» **AIM OF THE EXERCISE**: Look below for the line containing "Генератори туману"; from there, print each line exactly up to and including the line containing "Кодові клавіатури", and stop.

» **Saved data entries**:
::::

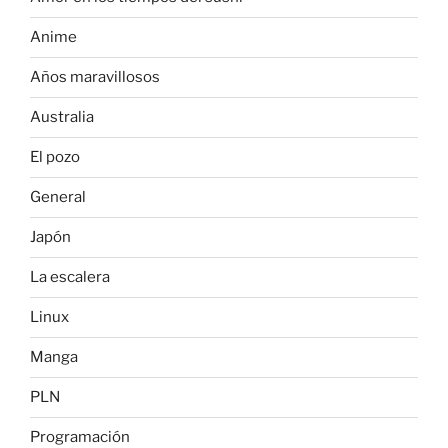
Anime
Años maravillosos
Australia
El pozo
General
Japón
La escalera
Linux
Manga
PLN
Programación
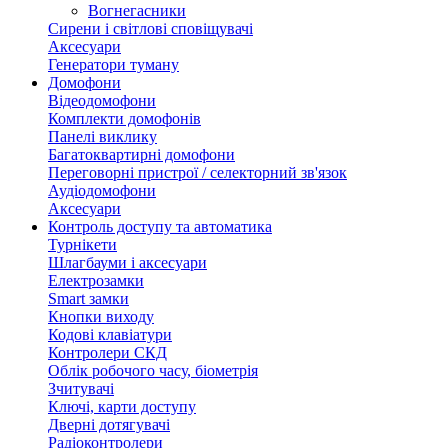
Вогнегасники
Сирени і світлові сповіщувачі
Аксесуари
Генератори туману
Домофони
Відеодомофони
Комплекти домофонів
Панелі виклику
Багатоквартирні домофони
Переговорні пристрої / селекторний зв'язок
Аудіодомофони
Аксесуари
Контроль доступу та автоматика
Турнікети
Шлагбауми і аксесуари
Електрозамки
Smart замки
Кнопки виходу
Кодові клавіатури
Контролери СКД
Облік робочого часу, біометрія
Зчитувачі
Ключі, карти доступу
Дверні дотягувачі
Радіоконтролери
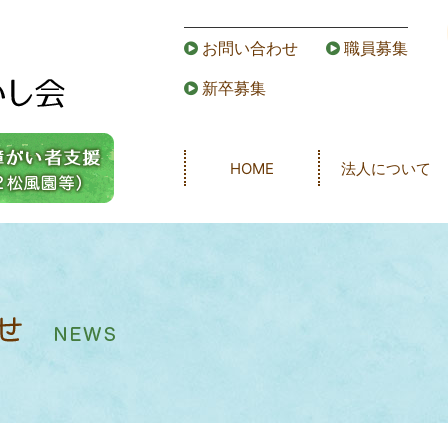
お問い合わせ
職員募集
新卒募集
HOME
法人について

::::

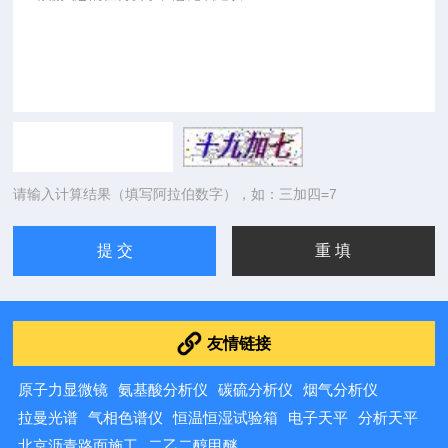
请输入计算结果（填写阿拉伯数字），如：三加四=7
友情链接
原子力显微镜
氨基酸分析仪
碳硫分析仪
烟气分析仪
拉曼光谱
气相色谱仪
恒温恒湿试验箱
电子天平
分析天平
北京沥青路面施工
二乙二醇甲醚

::::

» **RESPONSE TO THE EXERCISE**:
Генератори туману
Домофони
Відеодомофони
Комплекти домофонів
Панелі виклику
Багатоквартирні домофони
Переговорні пристрої / селекторний зв'язок
Аудіодомофони
Аксесуари
Контроль доступу та автоматика
Турнікети
Шлагбауми і аксесуари
Електрозамки
Smart замки
Кнопки виходу
Кодові клавіатури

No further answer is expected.